Hoturoa Barclay-Kerr (Tainui) is the captain of the oceangoing waka Haunui. Hotu has been sailing around the Pacific for more than thirty-five years. He paddles waka, sails waka, teaches waka. In 2020 he was awarded Companion of the New Zealand Order of Merit for services to Māori and heritage commemoration.
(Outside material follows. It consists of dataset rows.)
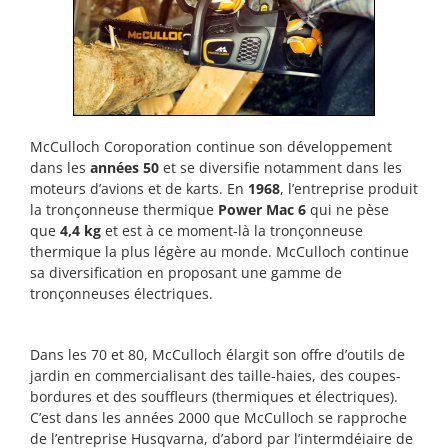
McCulloch Coroporation continue son développement
dans les
années 50
et se diversifie notamment dans les
moteurs d’avions et de karts. En
1968
, l’entreprise produit
la tronçonneuse thermique
Power Mac 6
qui ne pèse
que
4,4 kg
et est à ce moment-là la tronçonneuse
thermique la plus légère au monde. McCulloch continue
sa diversification en proposant une gamme de
tronçonneuses électriques.
Dans les 70 et 80, McCulloch élargit son offre d’outils de
jardin en commercialisant des taille-haies, des coupes-
bordures et des souffleurs (thermiques et électriques).
C’est dans les années 2000 que McCulloch se rapproche
de l’entreprise Husqvarna, d’abord par l’intermdéiaire de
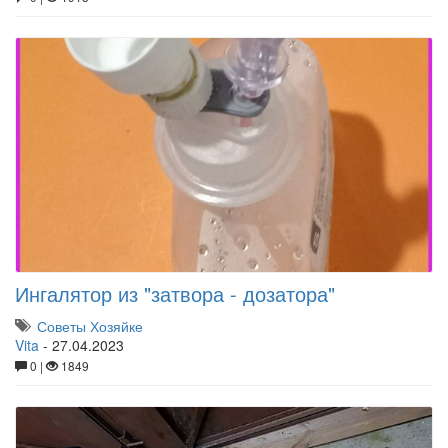
Ингалятор из "затвора - дозатора"
Советы Хозяйке
Vita
-
27.04.2023
0 |
1849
Hoturoa grew up with his numerous elders who nurtured and cared for him on the many marae of Waikato. He is a native Māori speaker and spent the first six years of his life with the Tuhoe people in Rūātoki, where his parents taught at the Rūātoki District High School. Mr Barclay-Kerr lectured at Waikato University for almost 20 years and has more recently specialised in education and leadership programmes that use waka as a platform for learning and development, including working with former youth offenders to help them transform their lives through waka education. He co-authored the book ‘Wayfinding Leadership: Ground-breaking Wisdom for Developing Leaders’. He was a director of ‘A Waka Odyssey’, the major voyaging event that opened the New Zealand Festival in 2018. He was co-Chair of the National Coordinating Committee for ‘Tuia 250 – Encounters’, the national commemoration in 2019 marking the first meetings between Māori and Pākehā during the arrival of HMS Endeavour in 1769, as well as celebrating more than 1,000 years of Pacific voyaging, migration and settlement of Aotearoa. His vision, leadership and mana were critical to the success of Tuia 250 and ensuring a comprehensive national programme, amidst controversy about the framing of the commemoration. He was instrumental in ensuring the waka and tall ships of the voyaging flotilla reflected the dual heritage of the commemoration and those involved had the appropriate cultural capabilities.
Hoturoa is an orator on his marae at Kāwhia, the home of Haunui, and the ancient landing and settlement place of his ancestral waka, Tainui and his ancestor Hoturoa. He is a trustee on a number of trust boards and is currently the chairman of Te Toki Voyaging Trust.